8 inputs determine the right air dryer.
A distributor-facing pre-quote checklist. If the customer answers most of these at the first call, the second call is the quote.
- 01 What dew point does the end-use actually need at the use point?Spec sheets sometimes overshoot. Bottling and packaging are happy at +38°F. Painting, laser optics, electronics, and pharma typically need ‑40°F or drier. Outdoor or freezer-line distribution defaults to ‑40°F to avoid in-line condensation.
- 02 What's the dryer flow rate (SCFM) and the inlet pressure (PSIG)?Dryer plates rate at 100 PSIG, 100°F inlet. Higher inlet temp derates capacity sharply — every 18°F over rating cuts capacity roughly in half. Get the actual inlet condition, not the compressor's discharge plate.
- 03 Indoor or outdoor install? What's the ambient temperature range at the install location?Refrigerated dryers struggle below 50°F ambient and need shelter from direct sun. Desiccant towers tolerate a wider range. Outdoor exposure → NEMA 4 enclosure callout. If the answer is "in an unconditioned shed in Minnesota," the conversation changes.
- 04 Is the dryer's footprint in a hazardous-classified area?Class I Div 2, ATEX Zone 1/2, IECEx — any of these flip the entire spec to explosion-proof construction. Confirm before quoting; substituting an EP unit at order time is a 6-8 week lead-time event, not a stocking item.
- 05 How much purge air can the system afford?Heatless desiccant uses ~15% of dried capacity as purge. If the compressor was sized to flow, that's a ~15% capacity hit. If purge is a problem → heated or heated-blower desiccant cuts it to 4–7% but adds capex and an electrical heater. Refrigerated has zero purge.

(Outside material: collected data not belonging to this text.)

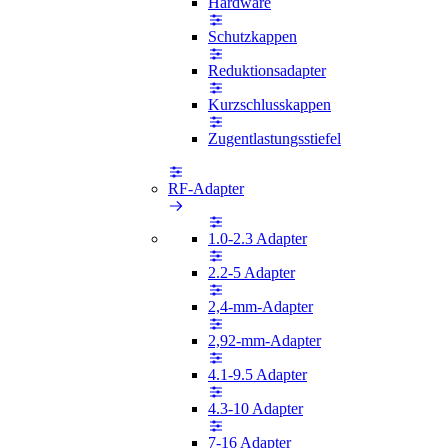
Hardware
Schutzkappen
Reduktionsadapter
Kurzschlusskappen
Zugentlastungsstiefel
RF-Adapter
1.0-2.3 Adapter
2.2-5 Adapter
2,4-mm-Adapter
2,92-mm-Adapter
4.1-9.5 Adapter
4.3-10 Adapter
7-16 Adapter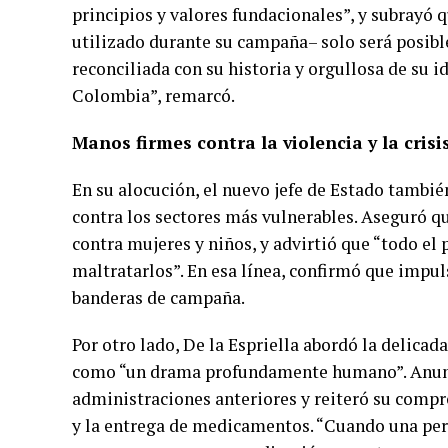
principios y valores fundacionales”, y subrayó 
utilizado durante su campaña– solo será posibl
reconciliada con su historia y orgullosa de su id
Colombia”, remarcó.
Manos firmes contra la violencia y la crisi
En su alocución, el nuevo jefe de Estado tambi
contra los sectores más vulnerables. Aseguró q
contra mujeres y niños, y advirtió que “todo el 
maltratarlos”. En esa línea, confirmó que impul
banderas de campaña.
Por otro lado, De la Espriella abordó la delicad
como “un drama profundamente humano”. Anunci
administraciones anteriores y reiteró su compr
y la entrega de medicamentos. “Cuando una pe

- 06 Cleanliness class — is this air going somewhere with an ISO 8573-1 requirement?Pharmaceutical, food contact, medical breathing, semiconductor — these jobs come with an ISO class spec for particulates, water, and oil. The dryer hits the water class; filtration before and after hits particulate and oil. If they cite a class, write it on the quote.
- 07 Continuous duty or intermittent? Shift-only or 24/7?Refrigerated cycling and digital-scroll designs save energy on intermittent loads. Continuous heavy-duty plant air leans non-cycling. Desiccant always favors continuous duty — the regen cycle prefers steady flow.
- 08 Is there existing pre-filtration upstream of the dryer location?Desiccant media gets ruined by oil carryover, fast. A coalescing filter ahead of every desiccant install is non-negotiable. If the line doesn't have one, the dryer quote needs to include it or the dryer warranty doesn't survive the first quarter.